[Available data — start]
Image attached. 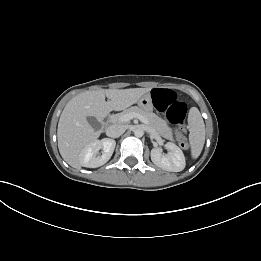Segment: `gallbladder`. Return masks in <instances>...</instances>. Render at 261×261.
<instances>
[{
	"instance_id": "bac80fb5",
	"label": "gallbladder",
	"mask_w": 261,
	"mask_h": 261,
	"mask_svg": "<svg viewBox=\"0 0 261 261\" xmlns=\"http://www.w3.org/2000/svg\"><path fill=\"white\" fill-rule=\"evenodd\" d=\"M87 120L94 130L101 128V123L95 117H88Z\"/></svg>"
}]
</instances>
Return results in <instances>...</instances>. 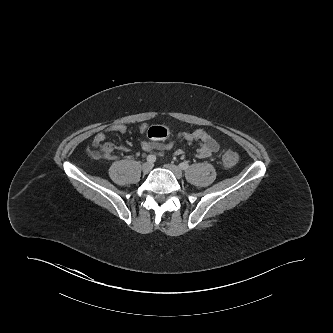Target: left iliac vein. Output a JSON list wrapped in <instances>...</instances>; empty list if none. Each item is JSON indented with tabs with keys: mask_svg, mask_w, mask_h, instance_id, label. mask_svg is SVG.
Listing matches in <instances>:
<instances>
[{
	"mask_svg": "<svg viewBox=\"0 0 333 333\" xmlns=\"http://www.w3.org/2000/svg\"><path fill=\"white\" fill-rule=\"evenodd\" d=\"M165 168H167L168 170H170L177 179L182 178L183 172H182V170H181L180 167H178V166H176L174 164H166Z\"/></svg>",
	"mask_w": 333,
	"mask_h": 333,
	"instance_id": "4c4485c4",
	"label": "left iliac vein"
}]
</instances>
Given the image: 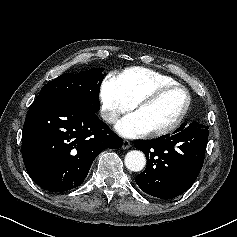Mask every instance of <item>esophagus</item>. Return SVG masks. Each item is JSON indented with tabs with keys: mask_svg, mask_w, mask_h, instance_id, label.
Instances as JSON below:
<instances>
[{
	"mask_svg": "<svg viewBox=\"0 0 237 237\" xmlns=\"http://www.w3.org/2000/svg\"><path fill=\"white\" fill-rule=\"evenodd\" d=\"M131 147V142L129 140H124L122 144L123 149H128Z\"/></svg>",
	"mask_w": 237,
	"mask_h": 237,
	"instance_id": "obj_1",
	"label": "esophagus"
}]
</instances>
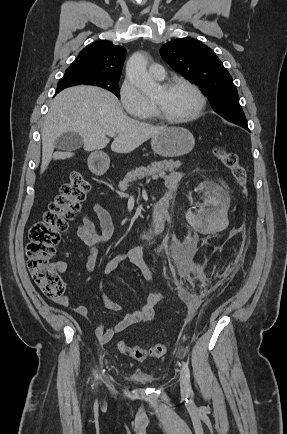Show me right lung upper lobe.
<instances>
[{
	"instance_id": "cb5924a9",
	"label": "right lung upper lobe",
	"mask_w": 287,
	"mask_h": 434,
	"mask_svg": "<svg viewBox=\"0 0 287 434\" xmlns=\"http://www.w3.org/2000/svg\"><path fill=\"white\" fill-rule=\"evenodd\" d=\"M126 49L110 41H97L84 48L67 69L96 77L119 78ZM63 89H57L56 93Z\"/></svg>"
}]
</instances>
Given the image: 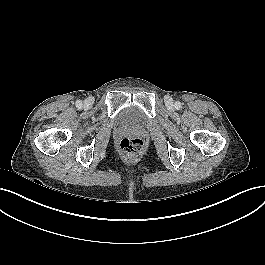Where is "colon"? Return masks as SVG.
<instances>
[{
	"mask_svg": "<svg viewBox=\"0 0 265 265\" xmlns=\"http://www.w3.org/2000/svg\"><path fill=\"white\" fill-rule=\"evenodd\" d=\"M145 147V143L140 138H123L119 143L120 150L126 155H138Z\"/></svg>",
	"mask_w": 265,
	"mask_h": 265,
	"instance_id": "5ec220e1",
	"label": "colon"
}]
</instances>
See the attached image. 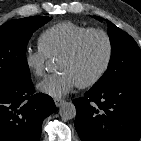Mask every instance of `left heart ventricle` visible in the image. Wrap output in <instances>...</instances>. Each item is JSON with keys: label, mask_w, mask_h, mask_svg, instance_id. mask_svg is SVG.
<instances>
[{"label": "left heart ventricle", "mask_w": 141, "mask_h": 141, "mask_svg": "<svg viewBox=\"0 0 141 141\" xmlns=\"http://www.w3.org/2000/svg\"><path fill=\"white\" fill-rule=\"evenodd\" d=\"M106 52L105 39L101 35L92 34L84 40L75 55L59 58L57 69L68 71L77 83L86 81L100 69Z\"/></svg>", "instance_id": "1"}]
</instances>
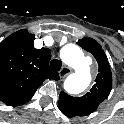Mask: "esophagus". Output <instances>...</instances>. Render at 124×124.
<instances>
[{
  "label": "esophagus",
  "mask_w": 124,
  "mask_h": 124,
  "mask_svg": "<svg viewBox=\"0 0 124 124\" xmlns=\"http://www.w3.org/2000/svg\"><path fill=\"white\" fill-rule=\"evenodd\" d=\"M70 73H72V69H71V68H69V67H63V68L59 71L60 79L66 78Z\"/></svg>",
  "instance_id": "34e87169"
}]
</instances>
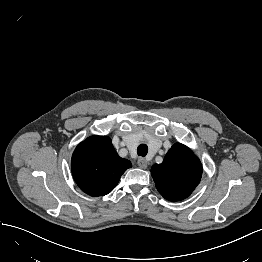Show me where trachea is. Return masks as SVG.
<instances>
[{
    "label": "trachea",
    "instance_id": "obj_1",
    "mask_svg": "<svg viewBox=\"0 0 262 262\" xmlns=\"http://www.w3.org/2000/svg\"><path fill=\"white\" fill-rule=\"evenodd\" d=\"M148 153V146L146 144H140L137 148V154L139 156H146Z\"/></svg>",
    "mask_w": 262,
    "mask_h": 262
}]
</instances>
[Available data — finish]
**Aim of the task**
Exclude all pictures and reproduce verbatim the lines running from the line that contains "Render at 124×124." to the end of the data above, both ends included.

**Result of this exercise**
Mask: "esophagus". Output <instances>...</instances>. Render at 124×124.
<instances>
[{
  "label": "esophagus",
  "mask_w": 124,
  "mask_h": 124,
  "mask_svg": "<svg viewBox=\"0 0 124 124\" xmlns=\"http://www.w3.org/2000/svg\"><path fill=\"white\" fill-rule=\"evenodd\" d=\"M70 73H72V69H71V68H69V67H63V68L59 71L60 79L66 78Z\"/></svg>",
  "instance_id": "34e87169"
}]
</instances>
Show me where trachea is. Return masks as SVG.
<instances>
[{
    "label": "trachea",
    "instance_id": "obj_1",
    "mask_svg": "<svg viewBox=\"0 0 262 262\" xmlns=\"http://www.w3.org/2000/svg\"><path fill=\"white\" fill-rule=\"evenodd\" d=\"M148 153V146L146 144H140L137 148V154L139 156H146Z\"/></svg>",
    "mask_w": 262,
    "mask_h": 262
}]
</instances>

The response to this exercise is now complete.